Subject: Re: Read-write vnode locks
To: Charles M. Hannum <root@ihack.net>
From: Bill Sommerfeld <sommerfeld@orchard.arlington.ma.us>
List: tech-kern
Date: 09/11/1999 13:00:07
There are a couple things which will need to be reworked which you
didn't mention in your message, mostly related to read-to-write
upgrade issues.

Our current lockmgr provides two ways to upgrade a shared lock to an
exclusive lock.  Both are .. problematic.

LK_UPGRADE is guaranteed to work, but involves releasing the shared
lock before reacquiring a exclusive lock; this means that other
processes may get in with an exclusive lock (and change things)
during the upgrade, which means that you can't make many assumptions
based on values you looked at while holding the read lock.

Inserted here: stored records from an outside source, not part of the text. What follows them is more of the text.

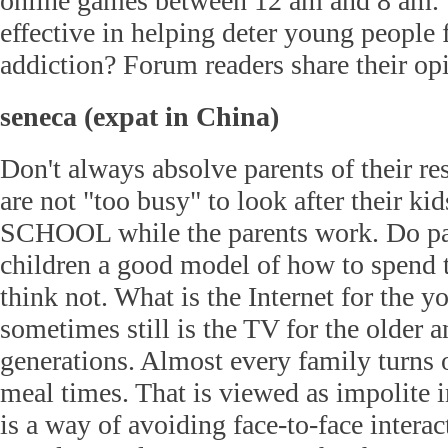
online games between 12 am and 8 am. 
effective in helping deter young people
addiction? Forum readers share their op
seneca (expat in China)
Don't always absolve parents of their re
are not "too busy" to look after their kid
SCHOOL while the parents work. Do par
children a good model of how to spend t
think not. What is the Internet for the 
sometimes still is the TV for the older 
generations. Almost every family turns 
meal times. That is viewed as impolite i
is a way of avoiding face-to-face intera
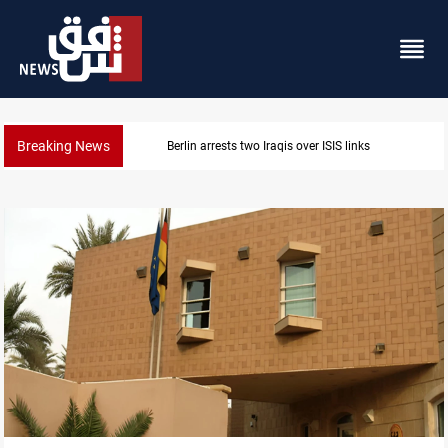
Breaking News
rlin arrests two Iraqis over ISIS links
Mini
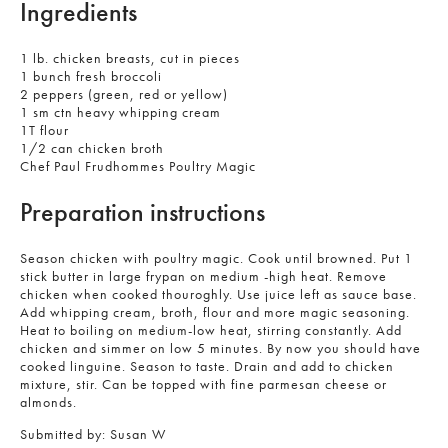
Ingredients
1 lb. chicken breasts, cut in pieces
1 bunch fresh broccoli
2 peppers (green, red or yellow)
1 sm ctn heavy whipping cream
1T flour
1/2 can chicken broth
Chef Paul Frudhommes Poultry Magic
Preparation instructions
Season chicken with poultry magic. Cook until browned. Put 1
stick butter in large frypan on medium -high heat. Remove
chicken when cooked thouroghly. Use juice left as sauce base.
Add whipping cream, broth, flour and more magic seasoning.
Heat to boiling on medium-low heat, stirring constantly. Add
chicken and simmer on low 5 minutes. By now you should have
cooked linguine. Season to taste. Drain and add to chicken
mixture, stir. Can be topped with fine parmesan cheese or
almonds.
Submitted by:
Susan W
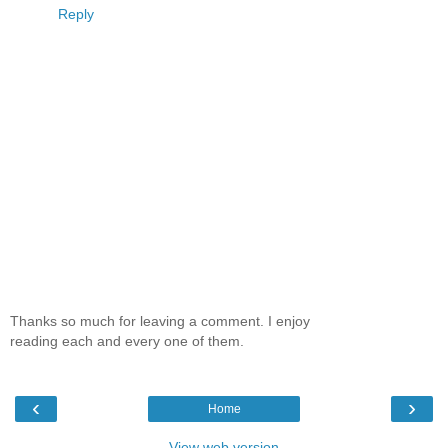
Reply
Thanks so much for leaving a comment. I enjoy
reading each and every one of them.
‹
›
Home
View web version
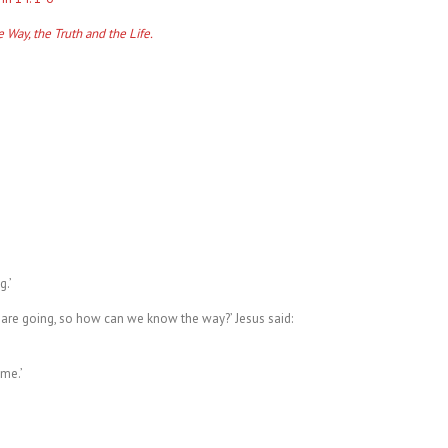
e Way, the Truth and the Life.
,
g.’
are going, so how can we know the way?’ Jesus said:
me.’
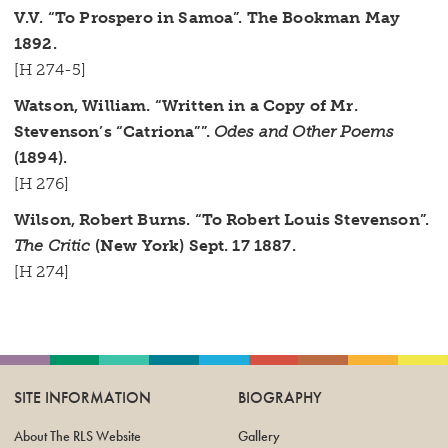
V.V. “To Prospero in Samoa”. The Bookman May
1892.
[H 274-5]
Watson, William. “Written in a Copy of Mr.
Stevenson’s “Catriona””.
Odes and Other Poems
(1894).
[H 276]
Wilson, Robert Burns. “To Robert Louis Stevenson”.
The Critic
(New York) Sept. 17 1887.
[H 274]
SITE INFORMATION
BIOGRAPHY
About The RLS Website
Gallery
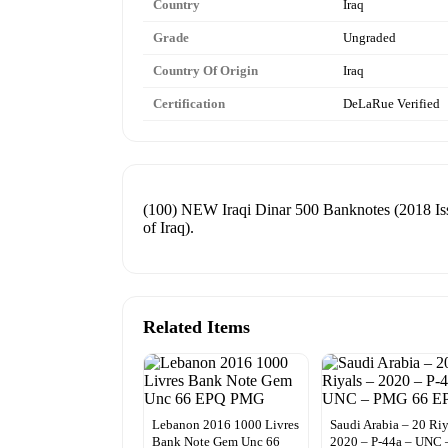
Country
Iraq
Grade
Ungraded
Country Of Origin
Iraq
Certification
DeLaRue Verified
(100) NEW Iraqi Dinar 500 Banknotes (2018 Iss
of Iraq).
Related Items
Lebanon 2016 1000 Livres
Saudi Arabia – 20 Riy
Bank Note Gem Unc 66
2020 – P-44a – UNC 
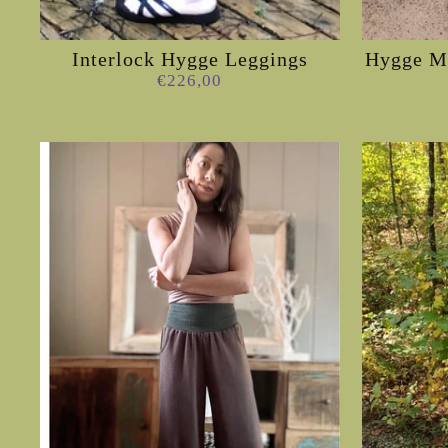
Interlock Hygge Leggings
Hygge My
€226,00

LK_EXCLUPGRADE does not allow another process to get in sideways, but
can fail (if another process is already waiting for an EXCLUPGRADE on
the same lock), which means you need some recovery code which handles
this case.

For instance, ufs_lookup of a nonexistant name leaves a few
breadcrumbs around in the directory inode and the cnp structure to
tell a subsequent ufs_direnter() call where to put the name;
currently, it can get away with this because exclusive locks are used;
this would need to be reworked.  (look at the EJUSTRETURN return path
in ufs_lookup).

Each of the directory ops (VOP_*) would thus need to upgrade the lock,
and then revalidate the directory entries and possibly fail.  some
sort of common routine for this revalidation would make sense; your
design would make this per-filesystem and put it under the VOP layer..

BTW, count me in as part of the set of people willing to work on
making this change..  

					- Bill